Wed.3 16:00–17:15 | H 0112 | PDE
.

Decomposition-Based Methods for Optimization of Time-Dependent Problems (2/2)

Chair: Matthias Heinkenschloss Organizers: Carl Laird, Matthias Heinkenschloss
16:00

Nicolas Gauger

joint work with Stefanie Günther, Jacob B. Schroder, Lars Ruthotto, Eric Cyr

Layer-parallel training of deep residual neural networks

Residual neural networks (ResNets) are a promising class of deep neural networks that have shown excellent performance for a number of learning tasks, e.g., image classification and recognition. Mathematically, ResNet architectures can be interpreted as forward Euler discretizations of a nonlinear initial value problem whose time-dependent control variables represent the weights of the neural network. Hence, training a ResNet can be cast as an optimal control problem of the associated dynamical system. For similar time-dependent optimal control problems arising in engineering applications, parallel-in-time methods have shown notable improvements in scalability. In this talk, we demonstrate the use of those techniques for efficient and effective training of ResNets. The proposed algorithms replace the classical (sequential) forward and backward propagation through the network layers by a parallel nonlinear multigrid iteration applied to the layer domain. This adds a new dimension of parallelism across layers that is attractive when training very deep networks. From this basic idea, we derive multiple layer-parallel methods.The most efficient version employs a simultaneous optimization approach where updates to the network parameters are based on inexact gradient information in order to speed up the training process. Using numerical examples from supervised classification, we demonstrate that the new approach achieves similar training performance to traditional methods, but enables layer-parallelism and thus provides speedup over layer-serial methods through greater concurrency.

16:25

Alexander Engelmann

joint work with Timm Faulwasser

Decomposition of optimal control problems using bi-level distributed ALADIN

We explore the decomposition of optimal control problems using a recently proposed decentralized variant of the Augmented Lagrangian Alternating Direction Inexact Newton (ALADIN) method. Specifically we consider a bi-level distributed variant of ALADIN, wherein the outer ALADIN structure is combined with a second inner level of distribution handling the coupling QP by means of decentralized ADMM or similar algorithms. We draw upon case studies from energy systems and from predictive control to illustrate the efficacy of the proposed framework.

16:50

Carl Laird

joint work with Michael Bynum, Bethany Nicholson, Jose Santiago Rodriguez, John Siirola, Victor Zavala

Schur-complement and ADMM approaches for Time-Domain Decomposition in Optimization with PyNumero

PyNumero is a Python package based on Pyomo that supports development of numerical optimization algorithms.
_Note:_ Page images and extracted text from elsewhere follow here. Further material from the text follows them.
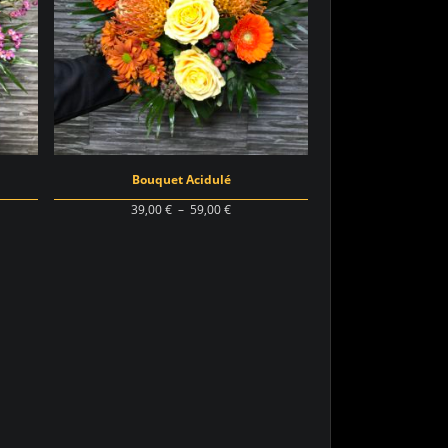
Bouquet Acidulé
Plage
39,00
€
–
59,00
€
de
prix :
€
39,00 €
à
€
59,00 €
Using MPI, PyNumero has been used to develop decomposition algorithms for structured nonlinear programming problems, including problem-level decomposition approaches (e.g., ADMM) and approaches that decompose the linear algebra in the inner SQP step. In this presentation, we will show computational performance of Schur-complement based approaches and ADMM approaches on with time-domain decomposition for dynamic optimization problems.